Implementation of moderation service

Implementation of this service is a single file. With some comment, it can be seen below.

import os
import grpc
from concurrent import futures
from openai import OpenAI

import moderation_pb2
import moderation_pb2_grpc


class ModerationService(moderation_pb2_grpc.ModerationServiceServicer):
    def CheckContent(self, request, context):
        try:
            # Here I use OpenAI module
            # pip install openai
            client = OpenAI(api_key=os.environ.get("OPENAI_API_KEY"))
            response = client.moderations.create(
                model="omni-moderation-latest",
                input=[{"type": "text", "text": request.content}],
            )
            result = response.results[0]
            flagged = result.flagged
            categories = [k for k, v in result.categories if v]
            print(flagged, categories)

            # Very simple service, just send back the original response
            # of moderation API. No extra check or classification in the demo.
            return moderation_pb2.ModerationResponse(
                flagged=flagged, categories=categories
            )
        except Exception as e:
            context.set_details(str(e))
            context.set_code(grpc.StatusCode.INTERNAL)
            return moderation_pb2.ModerationResponse()

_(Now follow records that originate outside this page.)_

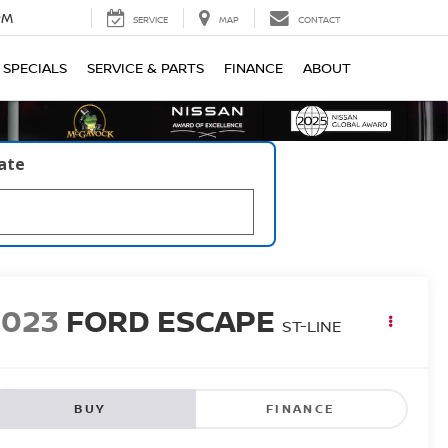
PM
SERVICE
MAP
CONTACT
SPECIALS
SERVICE & PARTS
FINANCE
ABOUT
late
2023
FORD ESCAPE
ST-LINE
BUY
FINANCE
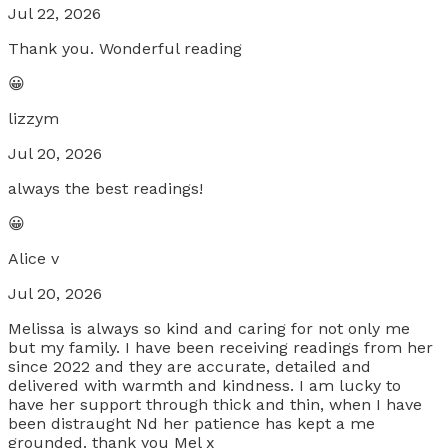
Jul 22, 2026
Thank you. Wonderful reading
😀
lizzym
Jul 20, 2026
always the best readings!
😀
Alice v
Jul 20, 2026
Melissa is always so kind and caring for not only me
but my family. I have been receiving readings from her
since 2022 and they are accurate, detailed and
delivered with warmth and kindness. I am lucky to
have her support through thick and thin, when I have
been distraught Nd her patience has kept a me
grounded. thank you Mel x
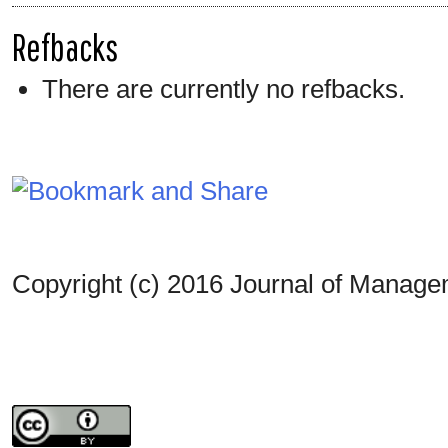
Refbacks
There are currently no refbacks.
Copyright (c) 2016 Journal of Manag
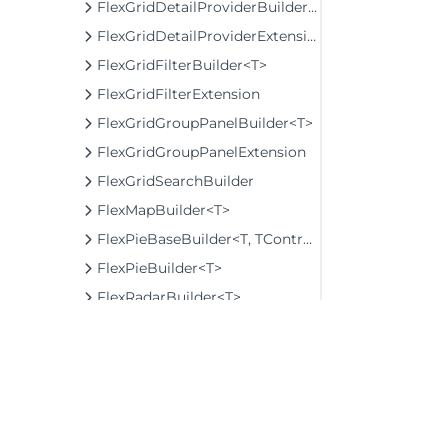
FlexGridDetailProviderBuilder<T>
FlexGridDetailProviderExtension
FlexGridFilterBuilder<T>
FlexGridFilterExtension
FlexGridGroupPanelBuilder<T>
FlexGridGroupPanelExtension
FlexGridSearchBuilder
FlexMapBuilder<T>
FlexPieBaseBuilder<T, TControl, TBuilder>
FlexPieBuilder<T>
FlexRadarBuilder<T>
FlexRadarSeriesBuilder<T>
FlowLayoutBuilder
FlowTileBuilder
FormInputBaseBuilder<TControl, TBuilder>
FunctionSeriesBuilder<T, TControl, TBuilder>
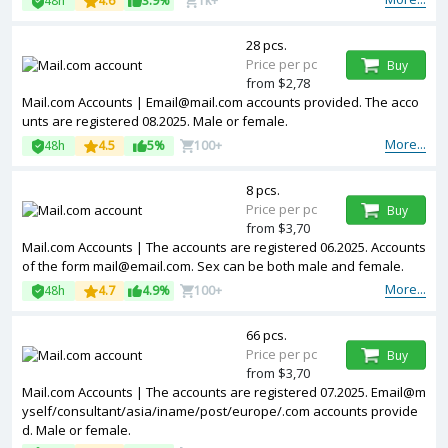
48h
4.6
3.9%
1k+
28 pcs.
Price per pc
Buy
from $2,78
Mail.com Accounts |
Email@mail.com
accounts provided. The acco
unts are registered 08.2025. Male or female.
More...
48h
4.5
5%
100+
8 pcs.
Price per pc
Buy
from $3,70
Mail.com Accounts | The accounts are registered 06.2025. Accounts
of the form
mail@email.com
. Sex can be both male and female.
More...
48h
4.7
4.9%
100+
66 pcs.
Price per pc
Buy
from $3,70
Mail.com Accounts | The accounts are registered 07.2025. Email@m
yself/consultant/asia/iname/post/europe/.com accounts provide
d. Male or female.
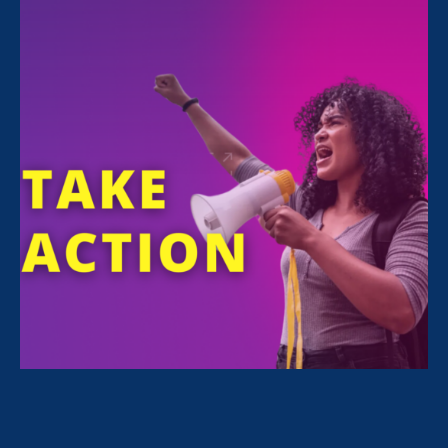
ERA Executive Director
Noreen Farrell
was
featured in a
Bloomberg Law article
yesterday commenting on the CA Dept. of Fair
Employment & Housing’s lawsuit against 2
gaming companies over sexual harassment,
discrimination, and silencing of workers:
It’s unusual for a state
agency like the DFEH to
pursue such cases itself in
court, said Noreen Farrell,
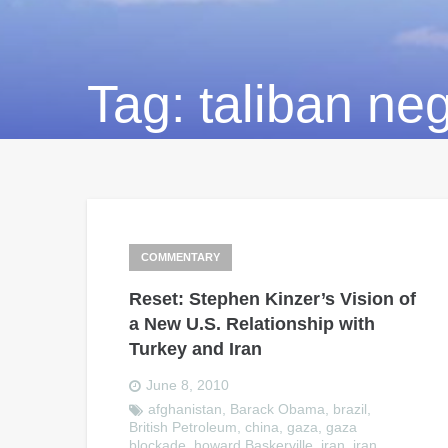
Tag:
taliban neg
COMMENTARY
Reset: Stephen Kinzer’s Vision of
a New U.S. Relationship with
Turkey and Iran
June 8, 2010
afghanistan
,
Barack Obama
,
brazil
,
British Petroleum
,
china
,
gaza
,
gaza
blockade
,
howard Baskerville
,
iran
,
iran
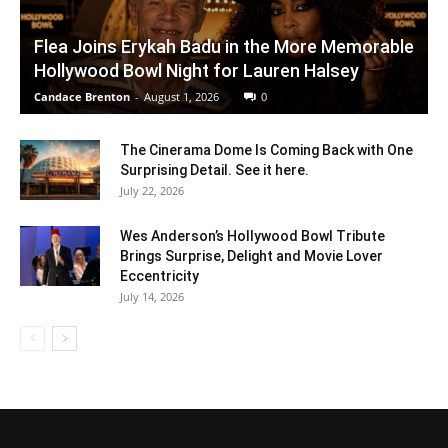
Flea Joins Erykah Badu in the More Memorable
Hollywood Bowl Night for Lauren Halsey
Candace Brenton
-
August 1, 2026
0
The Cinerama Dome Is Coming Back with One
Surprising Detail. See it here.
July 22, 2026
Wes Anderson’s Hollywood Bowl Tribute
Brings Surprise, Delight and Movie Lover
Eccentricity
July 14, 2026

if __name__ == "__main__":
    server = grpc.server(futures.ThreadPoolExecutor(max_workers=10))
    moderation_pb2_grpc.add_ModerationServiceServicer_to_server(
        ModerationService(), server
    )
    server.add_insecure_port("[::]:10200")
    server.start()
    print("listen on :10200")
    server.wait_for_termination()

See while it’s working

demo_chat

Final words

I have never integrated AI related services among my services, but this small demo and train of thoughts, give me some view how it could be done. It is just a demo service, of course, on a real production ready implementation some settings are different, because of different trade-offs.

I enjoyed to work on it, and it motivates me to dig deeper in this topic. Not necessarily with OpenAI – it could be a different model of course, but with the topic itself.